Question

It would be great if someone can check whether my approach is correct or not. Question in short will be, if the error calculation is the correct way. lets assume i have the following data.

data = c(23.7,25.47,25.16,23.08,24.86,27.89,25.9,25.08,25.08,24.16,20.89)

Furthermore i want to check if my data follows a normal distribution.

Edit: I know that there are tests etc. but i will concentrate on constructing the qqplot with confidence lines. I know that there is a method in the car package, but i want to understand the building of these lines.

So i calculate the percentiles for my sample data as well as for my theoretical distribution (with estimated mu = 24.6609and sigma = 1.6828. So i end up with these two vectors containing the percentiles.

percentileReal =  c(23.08,23.7,24.16,24.86,25.08,25.08,25.16,25.47,25.90)
percentileTheo =  c(22.50,23.24,23.78,24.23,24.66,25.09,25.54,26.08,26.82)

Now i want to calculate the confidence intervall for alpha=0.05 for the theoretical percentiles.

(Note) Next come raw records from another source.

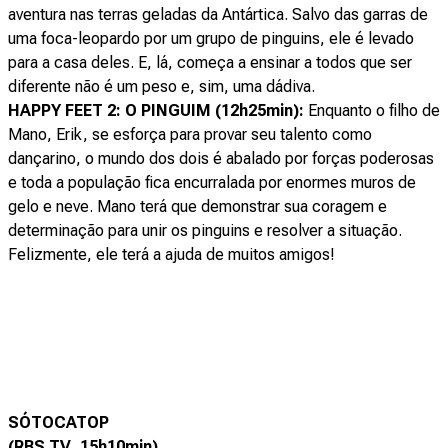
aventura nas terras geladas da Antártica. Salvo das garras de
uma foca-leopardo por um grupo de pinguins, ele é levado
para a casa deles. E, lá, começa a ensinar a todos que ser
diferente não é um peso e, sim, uma dádiva.
HAPPY FEET 2: O PINGUIM (12h25min):
Enquanto o filho de
Mano, Erik, se esforça para provar seu talento como
dançarino, o mundo dos dois é abalado por forças poderosas
e toda a população fica encurralada por enormes muros de
gelo e neve. Mano terá que demonstrar sua coragem e
determinação para unir os pinguins e resolver a situação.
Felizmente, ele terá a ajuda de muitos amigos!
SÓTOCATOP
(RBS TV, 15h10min)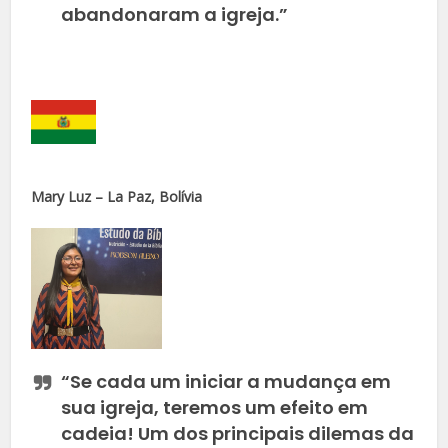
abandonaram a igreja.”
Mary Luz – La Paz, Bolívia
“Se cada um iniciar a mudança em
sua igreja, teremos um efeito em
cadeia! Um dos principais dilemas da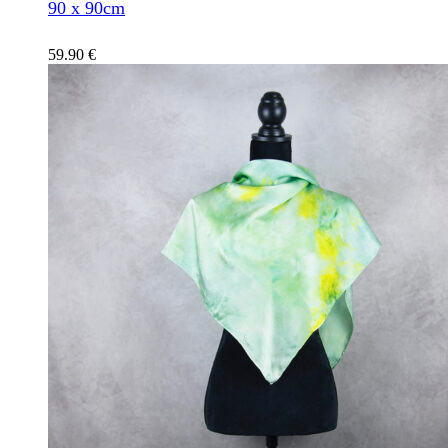
90 x 90cm
59.90
€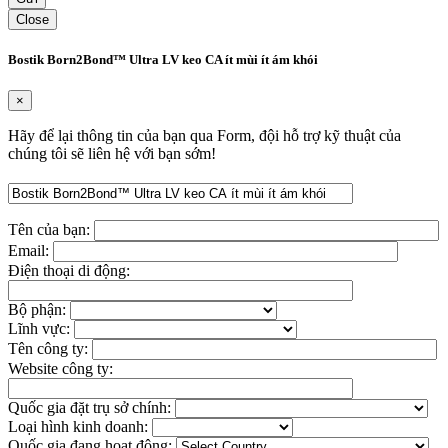
Close
Bostik Born2Bond™ Ultra LV keo CA ít mùi ít ám khói
×
Hãy để lại thông tin của bạn qua Form, đội hỗ trợ kỹ thuật của
chúng tôi sẽ liên hệ với bạn sớm!
Tên của bạn:
Email:
Điện thoại di động:
Bộ phận:
Lĩnh vực:
Tên công ty:
Website công ty:
Quốc gia đặt trụ sở chính:
Loại hình kinh doanh:
Quốc gia đang hoạt động: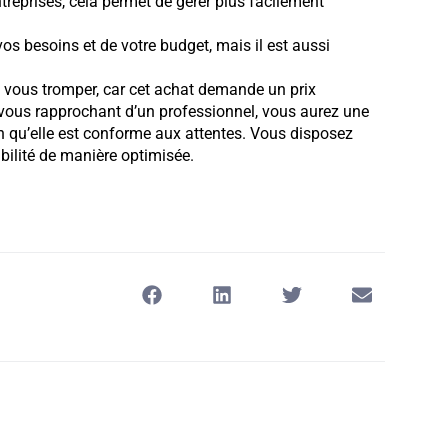
treprises, cela permet de gérer plus facilement
os besoins et de votre budget, mais il est aussi
de vous tromper, car cet achat demande un prix
n vous rapprochant d’un professionnel, vous aurez une
n qu’elle est conforme aux attentes. Vous disposez
bilité de manière optimisée.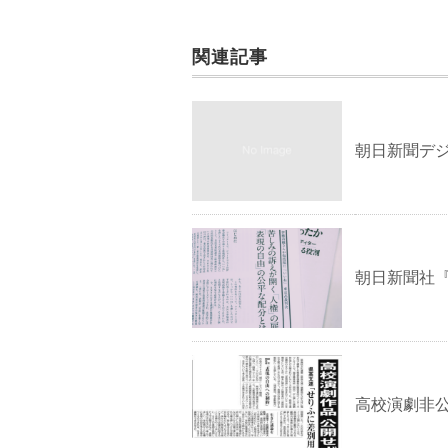
関連記事
朝日新聞デ
朝日新聞社『
高校演劇非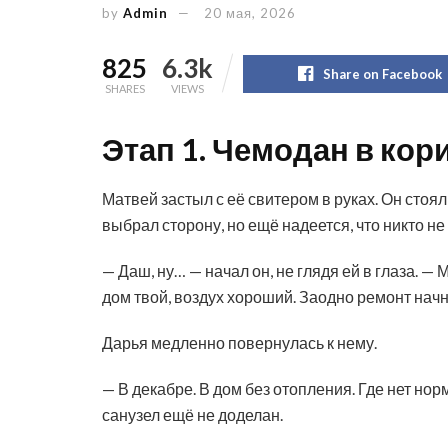
by
Admin
20 мая, 2026
825
6.3k
Share on Facebook
SHARES
VIEWS
Этап 1. Чемодан в кор
Матвей застыл с её свитером в руках. Он стоя
выбрал сторону, но ещё надеется, что никто не 
— Даш, ну… — начал он, не глядя ей в глаза. —
дом твой, воздух хороший. Заодно ремонт нач
Дарья медленно повернулась к нему.
— В декабре. В дом без отопления. Где нет нор
санузел ещё не доделан.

If i rembember myself correct, the formula is given by

error = z*sigma/sqrt(n),
value = +- error

with n=length(data) and z=quantil of the normal distribution for the given p.

So in order to get the confidence intervall for the 2nd percentile i'll do the following:

error = (qnorm(20+alpha/2,mu,sigma)-qnorm(20-alpha/2,mu,sigma))*sigma/sqrt(n) 

Insert the values:

error = (qnorm(0.225,24.6609,1.6828)-qnorm(0.175,24.6609,1.6828)) * 1.6828/sqrt(11)
error = 0.152985
confidenceInterval(for 2nd percentil) = [23.24+0.152985,23.24-0.152985]
confidenceInterval(for 2nd percentil) = [23.0870,23.3929]

Finally i have

percentileTheoLower = c(...,23.0870,.....)
percentileTheoUpper = c(...,23.3929,.....)

same for the rest....

So what do you think, can i go with it?

Was it helpful?

Solution

If your goal is to test if the data follows a normal distribution, use the shapiro.wilk test:

shapiro.test(data)
# Shapiro-Wilk normality test
# data:  data
# W = 0.9409, p-value = 0.5306

1-p is the probability that the distribution is non-normal. So, since p>0.05 we cannot assert that the distribution is non-normal. A crude interpretation is that "there is a 53% chance that the distribution is normal."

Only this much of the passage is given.